Mark Chiusano is a member of the Newsday and amNew York editorial board.
Derry, NH - In a small basement office here, Labor Secretary Tom Perez made what is fast becoming the popular closing argument for Hillary Clinton as president of the United States over Sen. Bernie Sanders.
“Progressives make progress,” Perez said to Clinton volunteers on Sunday.
Clinton would “move the ball down the field,” he said, noting that it was important to fight “for progressive principles,” but also “fight successfully.”
Perez is one of three Obama administration officials to have endorsed Clinton – Agriculture Secretary Tom Vilsack and Julian Castro, who heads Housing and Urban Development, pledged their support last year.
Perez’s weekend stumping for Clinton comes as another wing of the administration, the Justice Department and the FBI, are conducting a federal investigation into whether she mishandled classified material by using a private email server enters its seventh month.
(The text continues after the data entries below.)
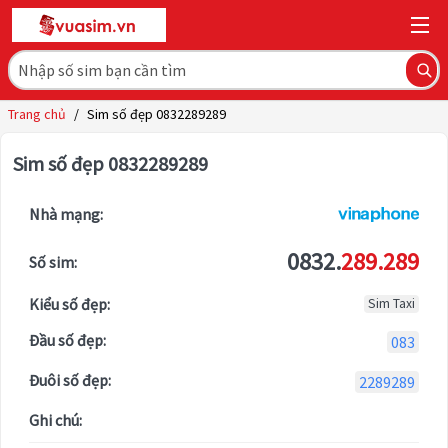
Trang chủ
/
Sim số đẹp 0832289289
Sim số đẹp 0832289289
Nhà mạng:
0832.
289.289
Số sim:
Kiểu số đẹp:
Sim Taxi
Đầu số đẹp:
083
Đuôi số đẹp:
2289289
Ghi chú:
Perez, who was branded a radical by Republicans for his tenure in the civil rights division of the Justice Department before becoming a cabinet secretary, said that Clinton had shown herself to be a fighter, taking on the healthcare industry and campaigning for women’s reproductive rights, among other causes.
Today all eyes are on Iowa, as caucus-goers provide the first hard data on which candidates are truly up and truly down in the only currency that matters—the vote.
Clinton is looking to avoid being overtaken by Sanders’ insurgent progressive vision. Ergo the insistence on her liberal credentials, shared with the senator—but paired with results, which she claims alone.
As Democratic and Republican candidates criss-crossed Iowa this weekend making their final pitches to voters, a few surrogates—including Perez—made their way to New Hampshire, site of the next round of voting on Feb. 9.
About 15 Clinton volunteers considered the other secretary’s pitch, before beginning a round of phonebanking. They were not yet the center of political attention, for another 24 hours at least, during which time Iowa will play first judge for Clinton and Sanders’ progress.